New research corrects a significant error in the 3D mathematical space developed by Nobel Prize-winning physicist Erwin Schrödinger and others to describe how your eyes distinguish one color from another. This false model has been used by scientists and industry for over 100 years. The research has the potential to enhance scientific data visualization, improve televisions, and recalibrate the textile and dye industries.

“The assumed shape of color space requires a paradigm shift,” said Roxana Bujak, a computer scientist with a background in mathematics who creates scientific visualizations at Los Alamos National Laboratory. Bujack is the lead author of a paper by the Los Alamos team on the mathematics of color perception. published in the magazine Proceedings of the National Academy of Sciences.

“Our research shows that the current mathematical model of how the eye perceives color differences is incorrect.

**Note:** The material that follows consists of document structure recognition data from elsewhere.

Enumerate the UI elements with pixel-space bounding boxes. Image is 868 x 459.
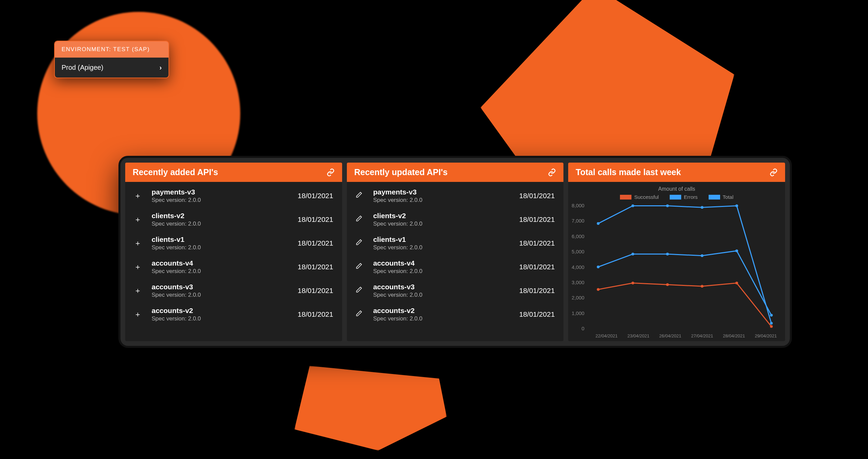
legend-item[interactable]: Total [709, 194, 734, 200]
chart-data-point[interactable] [666, 205, 669, 207]
api-row-main: accounts-v2Spec version: 2.0.0 [146, 307, 298, 322]
y-tick: 3,000 [572, 279, 584, 285]
api-row-main: clients-v2Spec version: 2.0.0 [146, 212, 298, 227]
y-tick: 4,000 [572, 264, 584, 270]
chart-data-point[interactable] [770, 322, 773, 325]
decorative-blob [294, 366, 447, 451]
environment-header: ENVIRONMENT: TEST (SAP) [55, 41, 169, 58]
link-icon[interactable] [770, 168, 778, 176]
api-row[interactable]: accounts-v3Spec version: 2.0.018/01/2021 [347, 279, 564, 302]
link-icon[interactable] [327, 168, 335, 176]
api-row[interactable]: clients-v1Spec version: 2.0.018/01/2021 [347, 231, 564, 255]
chart-data-point[interactable] [597, 266, 600, 268]
api-name: clients-v2 [152, 212, 298, 220]
api-spec-version: Spec version: 2.0.0 [373, 197, 519, 204]
chart-data-point[interactable] [701, 285, 704, 288]
api-date: 18/01/2021 [519, 192, 555, 200]
api-row-main: clients-v1Spec version: 2.0.0 [367, 235, 519, 251]
chart-data-point[interactable] [735, 282, 738, 285]
chart-legend: SuccessfulErrorsTotal [572, 194, 782, 200]
chart-y-axis: 8,0007,0006,0005,0004,0003,0002,0001,000… [572, 203, 588, 331]
api-row[interactable]: accounts-v4Spec version: 2.0.018/01/2021 [347, 255, 564, 279]
api-spec-version: Spec version: 2.0.0 [373, 315, 519, 322]
api-row-main: clients-v1Spec version: 2.0.0 [146, 235, 298, 251]
chart-data-point[interactable] [735, 205, 738, 207]
pencil-icon [356, 239, 367, 248]
card-title: Recently added API's [133, 167, 218, 177]
chart-data-point[interactable] [770, 325, 773, 328]
plus-icon: ＋ [134, 309, 146, 319]
api-row[interactable]: ＋clients-v2Spec version: 2.0.018/01/2021 [125, 208, 342, 231]
x-tick: 26/04/2021 [654, 333, 686, 338]
card-header: Recently updated API's [347, 163, 564, 182]
chart-data-point[interactable] [597, 222, 600, 225]
api-name: accounts-v3 [373, 283, 519, 291]
api-row-main: accounts-v4Spec version: 2.0.0 [146, 259, 298, 275]
y-tick: 0 [572, 326, 584, 331]
chart-area: 8,0007,0006,0005,0004,0003,0002,0001,000… [572, 203, 782, 331]
api-row-main: accounts-v4Spec version: 2.0.0 [367, 259, 519, 275]
api-date: 18/01/2021 [519, 287, 555, 295]
api-row[interactable]: clients-v2Spec version: 2.0.018/01/2021 [347, 208, 564, 231]
chart-data-point[interactable] [631, 282, 634, 285]
chart-data-point[interactable] [631, 253, 634, 255]
api-row[interactable]: payments-v3Spec version: 2.0.018/01/2021 [347, 184, 564, 208]
chart-data-point[interactable] [666, 253, 669, 255]
api-row[interactable]: ＋clients-v1Spec version: 2.0.018/01/2021 [125, 231, 342, 255]
api-spec-version: Spec version: 2.0.0 [373, 292, 519, 298]
chart-data-point[interactable] [735, 250, 738, 252]
api-spec-version: Spec version: 2.0.0 [152, 292, 298, 298]
api-date: 18/01/2021 [298, 263, 333, 271]
legend-item[interactable]: Successful [620, 194, 659, 200]
chart-x-axis: 22/04/202123/04/202126/04/202127/04/2021… [572, 333, 782, 338]
api-row[interactable]: ＋payments-v3Spec version: 2.0.018/01/202… [125, 184, 342, 208]
chart-data-point[interactable] [666, 283, 669, 286]
card-header: Recently added API's [125, 163, 342, 182]
api-date: 18/01/2021 [519, 263, 555, 271]
card-body: ＋payments-v3Spec version: 2.0.018/01/202… [125, 182, 342, 331]
legend-item[interactable]: Errors [670, 194, 698, 200]
card-recently-updated: Recently updated API's payments-v3Spec v… [347, 163, 564, 341]
api-row[interactable]: accounts-v2Spec version: 2.0.018/01/2021 [347, 302, 564, 326]
api-name: clients-v1 [373, 235, 519, 244]
api-date: 18/01/2021 [298, 310, 333, 318]
api-spec-version: Spec version: 2.0.0 [152, 221, 298, 227]
pencil-icon [356, 215, 367, 224]
chart-data-point[interactable] [701, 206, 704, 209]
api-spec-version: Spec version: 2.0.0 [152, 268, 298, 275]
api-spec-version: Spec version: 2.0.0 [373, 221, 519, 227]
card-total-calls: Total calls made last week Amount of cal… [568, 163, 785, 341]
api-spec-version: Spec version: 2.0.0 [152, 244, 298, 251]
environment-option-prod[interactable]: Prod (Apigee) › [55, 58, 169, 78]
api-name: clients-v1 [152, 235, 298, 244]
y-tick: 6,000 [572, 233, 584, 239]
chart-data-point[interactable] [597, 288, 600, 291]
api-row-main: payments-v3Spec version: 2.0.0 [146, 188, 298, 204]
api-name: payments-v3 [373, 188, 519, 196]
api-row[interactable]: ＋accounts-v3Spec version: 2.0.018/01/202… [125, 279, 342, 302]
environment-dropdown[interactable]: ENVIRONMENT: TEST (SAP) Prod (Apigee) › [54, 41, 169, 78]
api-date: 18/01/2021 [519, 310, 555, 318]
chart-series-line [598, 206, 772, 324]
legend-swatch [620, 195, 631, 200]
chart-title: Amount of calls [572, 186, 782, 192]
legend-label: Errors [684, 194, 698, 200]
legend-label: Successful [634, 194, 659, 200]
card-body: payments-v3Spec version: 2.0.018/01/2021… [347, 182, 564, 331]
x-tick: 27/04/2021 [686, 333, 718, 338]
chevron-right-icon: › [159, 64, 162, 71]
chart-data-point[interactable] [770, 314, 773, 317]
api-row[interactable]: ＋accounts-v2Spec version: 2.0.018/01/202… [125, 302, 342, 326]
legend-swatch [670, 195, 681, 200]
api-date: 18/01/2021 [298, 215, 333, 224]
api-name: clients-v2 [373, 212, 519, 220]
environment-option-label: Prod (Apigee) [62, 64, 103, 71]
chart-data-point[interactable] [631, 205, 634, 207]
api-row[interactable]: ＋accounts-v4Spec version: 2.0.018/01/202… [125, 255, 342, 279]
chart-body: Amount of calls SuccessfulErrorsTotal 8,… [568, 182, 785, 341]
plus-icon: ＋ [134, 286, 146, 296]
plus-icon: ＋ [134, 238, 146, 248]
chart-data-point[interactable] [701, 254, 704, 257]
pencil-icon [356, 263, 367, 271]
link-icon[interactable] [548, 168, 556, 176]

This model was proposed by Bernhard Riemann and developed by Hermann von Helmholtz and Erwin Schrödinger – giants of all mathematics and physics, and it is a scientist’s dream to prove one of them wrong.”

Modeling human color perception allows for the automation of image processing, computer graphics, and visualization tasks.


The Los Alamos team tweaks the math used by scientists, including Nobel Prize-winning physicist Erwin Schrödinger, to describe how your eyes distinguish one color from another.

“Our original idea was to automatically enhance color maps for data visualization, developing algorithms to make them easier to understand and interpret,” Bujack said. So the research team were surprised to discover that they were the first to discover that the long-term application of Riemannian geometry, which allows generalization of straight lines to curved surfaces, did not work.

Creating industry standards requires an accurate mathematical model of the perceived color space. Early attempts used Euclidean spaces—the familiar geometry taught in many high schools. Later, more advanced models used Riemannian geometry. Models draw red, green and blue colors in 3D space. These are the colors most strongly registered by the light-detecting cones in our retinas, and not surprisingly, RGB are the colors that mix to create all the images on your computer screen.

In research that combined psychology, biology, and mathematics, Bujack and his colleagues found that using Riemannian geometry overestimates the perception of large color differences. This is because people perceive a large difference in color as less than the amount you would get if you added the small color differences between two shades that are far apart.

Riemannian geometry cannot explain this effect.

“We didn’t expect that, and we don’t yet know the exact geometry of this new color space,” Bujack said. “We can think of it normally, but with the function of additional damping or weight, it pulls long distances and shortens them. But we can’t prove it yet.”

Reference: “The Non-Riemannian Nature of Perceptual Color Space” by Roxana Bujack, Emily Teti, Jonah Miller, Elektra Caffrey, and Terece L. Turton, 29 Apr 2022, Proceedings of the National Academy of Sciences.
DOI: 10.1073/pnas.2119753119

Funding: Los Alamos National Laboratory Laboratory Directed Research and Development Program.